(Input records)

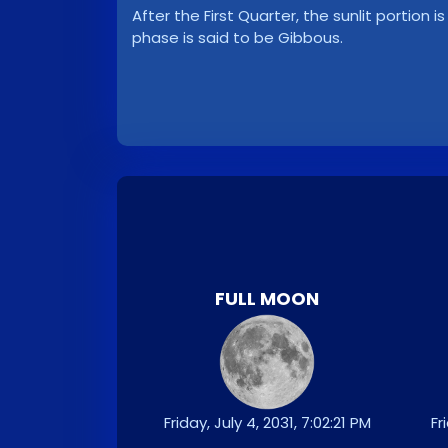
After the First Quarter, the sunlit portion i
phase is said to be Gibbous.
FULL MOON
Friday, July 4, 2031, 7:02:21 PM
Fr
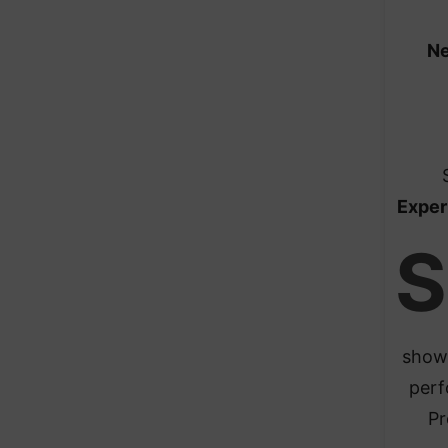
Ne
Exper
S
show 
perf
Pr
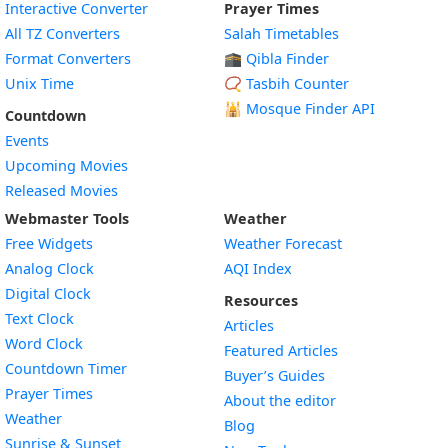
Interactive Converter
Prayer Times
All TZ Converters
Salah Timetables
Format Converters
🕋 Qibla Finder
Unix Time
📿 Tasbih Counter
🕌
Mosque Finder API
Countdown
Events
Upcoming Movies
Released Movies
Webmaster Tools
Weather
Free Widgets
Weather Forecast
Widget
Analog Clock
AQI Index
Widget
Digital Clock
Resources
Widget
Text Clock
Articles
Widget
Word Clock
Featured Articles
Widget
Countdown Timer
Buyer’s Guides
Widget
Prayer Times
About the editor
Widget
Weather
Blog
Widget
Sunrise & Sunset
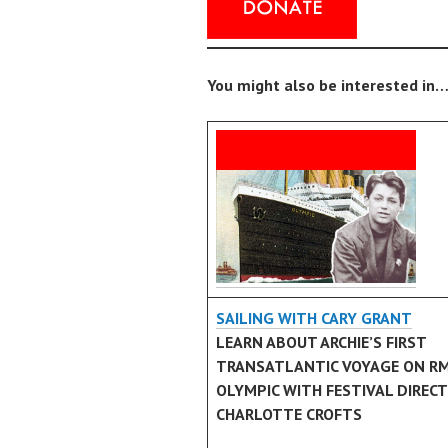
You might also be interested in…
SAILING WITH CARY GRANT
LEARN ABOUT ARCHIE’S FIRST
TRANSATLANTIC VOYAGE ON R
OLYMPIC WITH FESTIVAL DIREC
CHARLOTTE CROFTS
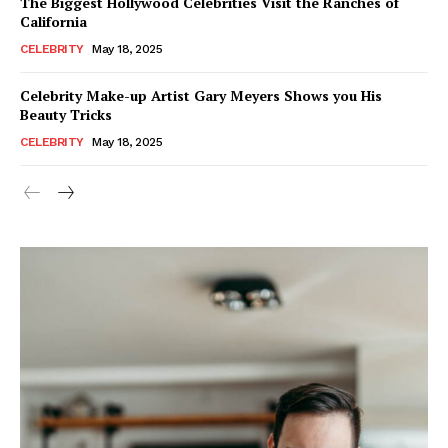
The Biggest Hollywood Celebrities Visit the Ranches of
California
CELEBRITY
May 18, 2025
Celebrity Make-up Artist Gary Meyers Shows you His
Beauty Tricks
CELEBRITY
May 18, 2025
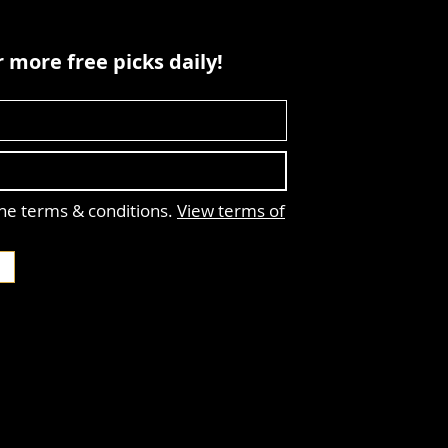
 more free picks daily!
the terms & conditions.
View terms of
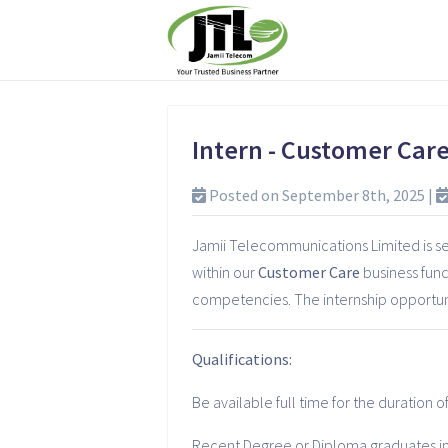
Intern - Customer Car
Posted on September 8th, 2025 |
Jamii Telecommunications Limited is see
within our
Customer Care
business func
competencies. The internship opportunit
Qualifications:
Be available full time for the duration 
Recent Degree or Diploma graduates in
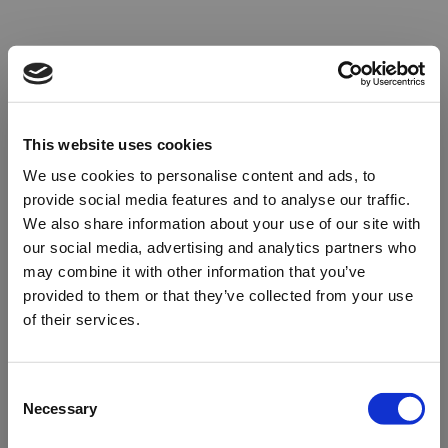
This website uses cookies
We use cookies to personalise content and ads, to
provide social media features and to analyse our traffic.
We also share information about your use of our site with
our social media, advertising and analytics partners who
may combine it with other information that you’ve
provided to them or that they’ve collected from your use
of their services.
Oops!
Consent
Necessary
Selection
Something went wrong. Please try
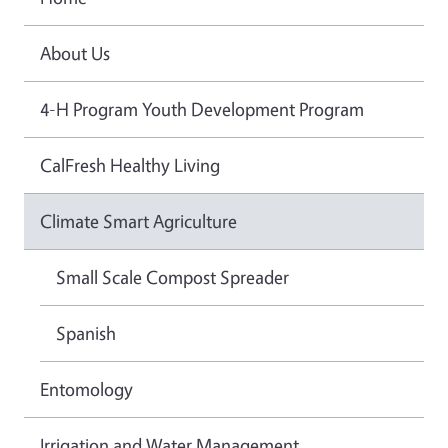
About Us
4-H Program Youth Development Program
CalFresh Healthy Living
Climate Smart Agriculture
Small Scale Compost Spreader
Spanish
Entomology
Irrigation and Water Management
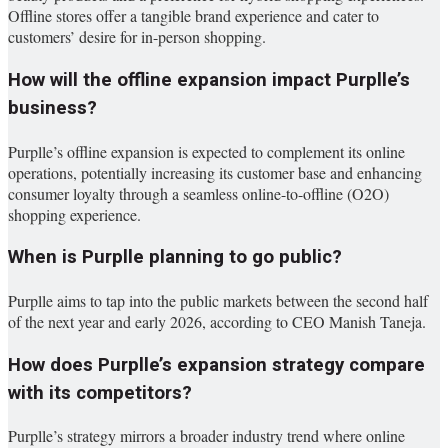
Offline stores offer a tangible brand experience and cater to
customers’ desire for in-person shopping.
How will the offline expansion impact Purplle’s
business?
Purplle’s offline expansion is expected to complement its online
operations, potentially increasing its customer base and enhancing
consumer loyalty through a seamless online-to-offline (O2O)
shopping experience.
When is Purplle planning to go public?
Purplle aims to tap into the public markets between the second half
of the next year and early 2026, according to CEO Manish Taneja.
How does Purplle’s expansion strategy compare
with its competitors?
Purplle’s strategy mirrors a broader industry trend where online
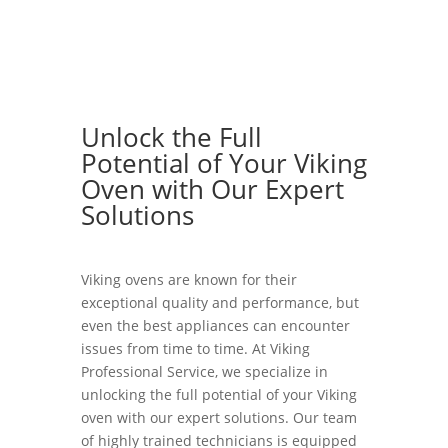
Unlock the Full
Potential of Your Viking
Oven with Our Expert
Solutions
Viking ovens are known for their
exceptional quality and performance, but
even the best appliances can encounter
issues from time to time. At Viking
Professional Service, we specialize in
unlocking the full potential of your Viking
oven with our expert solutions. Our team
of highly trained technicians is equipped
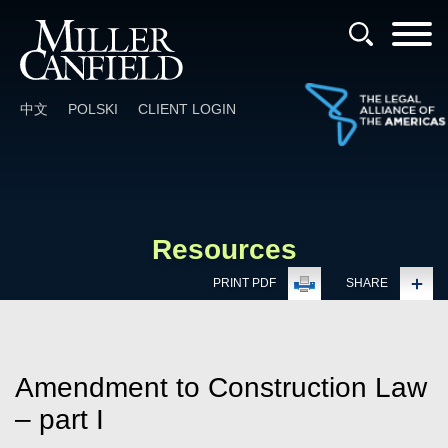
Cookie Settings
Main Content
Main Menu
中文
POLSKI
CLIENT LOGIN
Resources
PRINT PDF
SHARE
Amendment to Construction Law
– part I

(End Input records)

- **What you are asked to do**: The answer must match the entries above line for line, with the pictures dropped.

- **Answer box**:
After the First Quarter, the sunlit portion i
phase is said to be Gibbous.
FULL MOON
Friday, July 4, 2031, 7:02:21 PM
Fr
Ne
Exper
S
show 
perf
Pr
Interactive Converter
Prayer Times
All TZ Converters
Salah Timetables
Format Converters
🕋 Qibla Finder
Unix Time
📿 Tasbih Counter
🕌
Mosque Finder API
Countdown
Events
Upcoming Movies
Released Movies
Webmaster Tools
Weather
Free Widgets
Weather Forecast
Widget
Analog Clock
AQI Index
Widget
Digital Clock
Resources
Widget
Text Clock
Articles
Widget
Word Clock
Featured Articles
Widget
Countdown Timer
Buyer’s Guides
Widget
Prayer Times
About the editor
Widget
Weather
Blog
Widget
Sunrise & Sunset
You might also be interested in…
SAILING WITH CARY GRANT
LEARN ABOUT ARCHIE’S FIRST
TRANSATLANTIC VOYAGE ON R
OLYMPIC WITH FESTIVAL DIREC
CHARLOTTE CROFTS
The Biggest Hollywood Celebrities Visit the Ranches of
California
CELEBRITY
May 18, 2025
Celebrity Make-up Artist Gary Meyers Shows you His
Beauty Tricks
CELEBRITY
May 18, 2025
 more free picks daily!
the terms & conditions.
View terms of
Intern - Customer Car
Posted on September 8th, 2025 |
Jamii Telecommunications Limited is see
within our
Customer Care
business func
competencies. The internship opportunit
Qualifications:
Be available full time for the duration 
Recent Degree or Diploma graduates in
This website uses cookies
We use cookies to personalise content and ads, to
provide social media features and to analyse our traffic.
We also share information about your use of our site with
our social media, advertising and analytics partners who
may combine it with other information that you’ve
provided to them or that they’ve collected from your use
of their services.
Oops!
Consent
Necessary
Selection
Something went wrong. Please try
About Us
4-H Program Youth Development Program
CalFresh Healthy Living
Climate Smart Agriculture
Small Scale Compost Spreader
Spanish
Entomology
Irrigation and Water Management
Offline stores offer a tangible brand experience and cater to
customers’ desire for in-person shopping.
How will the offline expansion impact Purplle’s
business?
Purplle’s offline expansion is expected to complement its online
operations, potentially increasing its customer base and enhancing
consumer loyalty through a seamless online-to-offline (O2O)
shopping experience.
When is Purplle planning to go public?
Purplle aims to tap into the public markets between the second half
of the next year and early 2026, according to CEO Manish Taneja.
How does Purplle’s expansion strategy compare
with its competitors?
Purplle’s strategy mirrors a broader industry trend where online
Unlock the Full
Potential of Your Viking
Oven with Our Expert
Solutions
Viking ovens are known for their
exceptional quality and performance, but
even the best appliances can encounter
issues from time to time. At Viking
Professional Service, we specialize in
unlocking the full potential of your Viking
oven with our expert solutions. Our team
of highly trained technicians is equipped
Cookie Settings
Main Content
Main Menu
中文
POLSKI
CLIENT LOGIN
Resources
PRINT PDF
SHARE
Amendment to Construction Law
– part I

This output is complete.